JAKARTA – Pebankan Tanah Air dihadapkan pada kondisi likuiditas ketat. Hal ini membuat bank-bank terpaksa harus menggenjot perolehan dana pihak ketiga (DPK) dan meningkatkan permodalan.
Saat ini, rasio DPK terhadap kredit (LDR) telah mengetat. LDR bank umum per Maret tercatat sebesar 91,17 persen. Sehingga, bank-bank berusaha mengompensasinya dengan meningkatkan DPK. Bank Tabungan Pensiunan Nasional (BTPN), misalnya, mengantisipasi adanya pertumbuhan kredit yang lebih cepat dari pada DPK.
"Kami harus selalu sadar akan ancaman itu dan tentunya perlu diantisipasi dan perlu dijaga," ujar Wakil Direktur Utama BTPN Ongky Wanadjati Dana, Kamis (12/6). Dalam mengantisipasi hal tersebut, BTPN akan membangun infrastuktur yang lebih baik agar lebih banyak memperoleh DPK dan dana murah.
Sementara itu, Bank Mandiri mencatatkan LDR sebesar 86 persen pada Mei, masih jauh dari batas aman yang ditetapkan BI sebesar 92 persen. Kendati demikian, bank berpita emas tersebut mengakui persaingan merebut dana masyarakat masih ketat.

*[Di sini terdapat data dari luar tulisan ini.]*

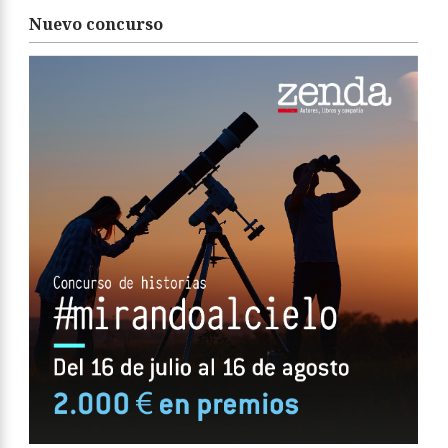
Nuevo concurso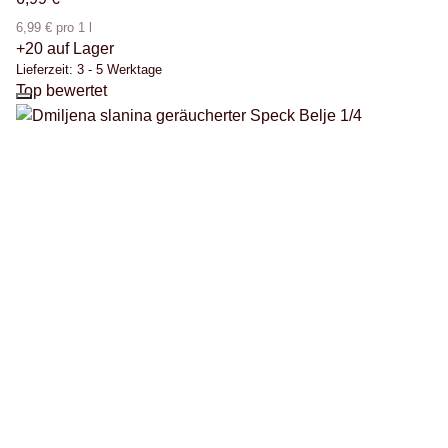
6,99 € pro 1 l
+20 auf Lager
Lieferzeit:
3 - 5 Werktage
Top bewertet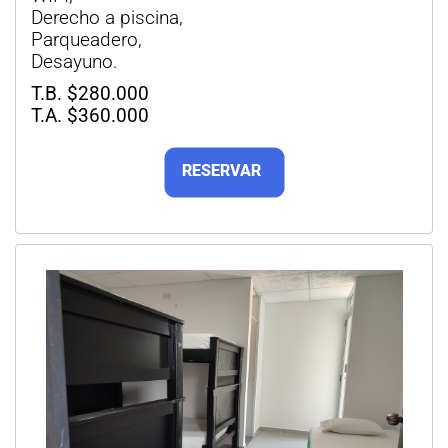
Derecho a piscina,
Parqueadero,
Desayuno.
T.B. $280.000
T.A. $360.000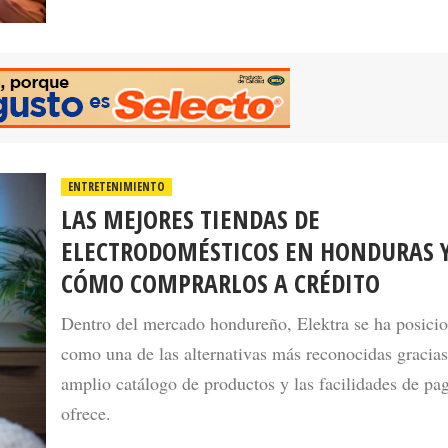
ENTRETENIMIENTO
LAS MEJORES TIENDAS DE
ELECTRODOMÉSTICOS EN HONDURAS 
CÓMO COMPRARLOS A CRÉDITO
Dentro del mercado hondureño, Elektra se ha posici
como una de las alternativas más reconocidas gracias
amplio catálogo de productos y las facilidades de pa
ofrece.
27 May 202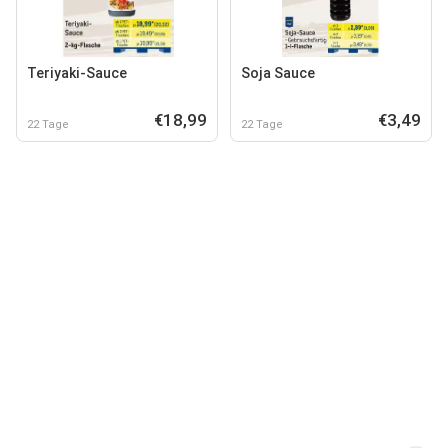
Teriyaki-Sauce
Soja Sauce
€18,99
€3,49
22 Tage
22 Tage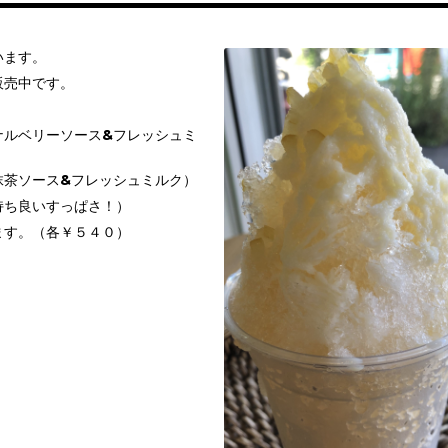
います。
販売中です。
ナルベリーソース&フレッシュミ
抹茶ソース&フレッシュミルク）
持ち良いすっぱさ！）
ます。（各￥５４０）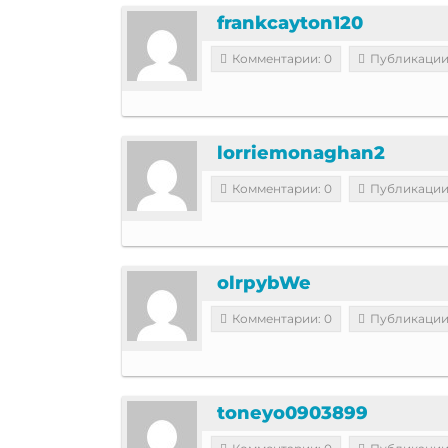
frankcayton120
Комментарии: 0
Публикации
lorriemonaghan2
Комментарии: 0
Публикации
olrpybWe
Комментарии: 0
Публикации
toneyo0903899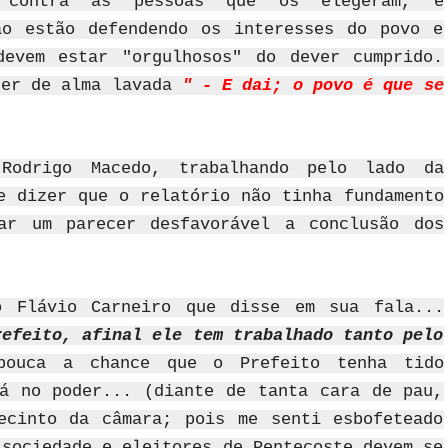
r contra as pessoas que os elegeram, é
ão estão defendendo os interesses do povo e
devem estar "orgulhosos" do dever cumprido.
ser de alma lavada
" - E dai; o povo é que se
 Rodrigo Macedo, trabalhando pelo lado da
e dizer que o relatório não tinha fundamento
ar um parecer desfavorável a conclusão dos
o Flávio Carneiro que disse em sua fala...
refeito, afinal ele tem trabalhado tanto pelo
pouca a chance que o Prefeito tenha tido
á no poder... (diante de tanta cara de pau,
ecinto da câmara; pois me senti esbofeteado
 sociedade e eleitores de Pentecoste devem se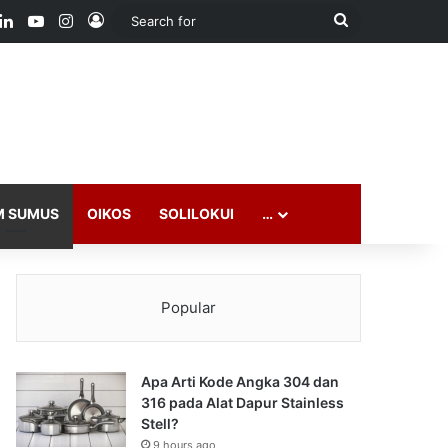
ook
LinkedIn
YouTube
Instagram
Log In
Search
for
M SUMUS
OIKOS
SOLILOKUI
…
Popular
Apa Arti Kode Angka 304 dan
316 pada Alat Dapur Stainless
Stell?
9 hours ago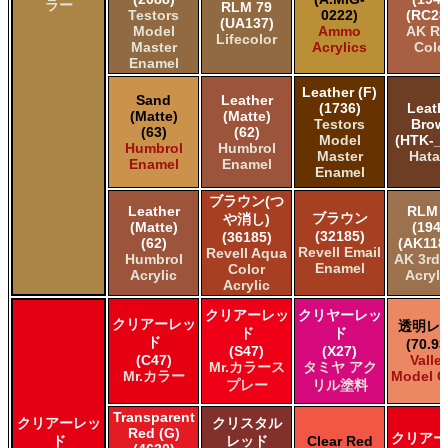
ラー
RLM 79
Testors
0222)
(RC28
(UA137)
Model
Ammo
AK Re
Lifecolor
Master
Acrylics
Colo
Enamel
Leather (F)
Sand
Leather
(1736)
Leath
(Matte)
(Matte)
Testors
Brow
(63)
(62)
Model
(HTK-_1
Humbrol
Humbrol
Master
Hata
Enamel
Enamel
Enamel
ブラウン(つ
Leather
RLM 
ブラウン
や消し)
(Matte)
(1942
(32185)
(36185)
(62)
(AK118
Revell Email
Revell Aqua
Humbrol
AK 3rd
Enamel
Color
Acrylic
Acryli
Acrylic
クリアーレッ
クリヤーレッ
クリアーレッ
透明レ
ド
ド
ド
(70.93
(S47)
(X27)
(C47)
Valle
Mr.カラース
タミヤ アク
Mr.カラー
Model C
プレー
リル塗料
Transparent
クリアーレッ
クリスタル
Red (G)
クリアー
ド
レッド
Clear Red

Direktur Keuangan Bank Mandiri Pahala Mansury mengatakan, pihaknya menargetkan pertumbuhan DPK sebesar 16 persen. Saat ini, bank pemerintah tersebut hanya dapat memperoleh pertumbuhan DPK sebesar 13-14 persen. "Dari kemarin, sudah digenjot karena kondisi perbankan likuditas di sistem seperti itu makanya belum sesuai dengan apa yang kita harapkan," ujarnya.
Bank Mandiri belum ada rencana untuk menaikan bunga deposito untuk menarik DPK. Pahala optimistis likuiditas akan membaik pada triwulan IV 2014. Menurut dia, ketatnya likuiditas saat ini disebabkan banyaknya pemilik dana yang memilih untuk menunggu atau wait and see karena Indonesia tengah menghadapi pemilu.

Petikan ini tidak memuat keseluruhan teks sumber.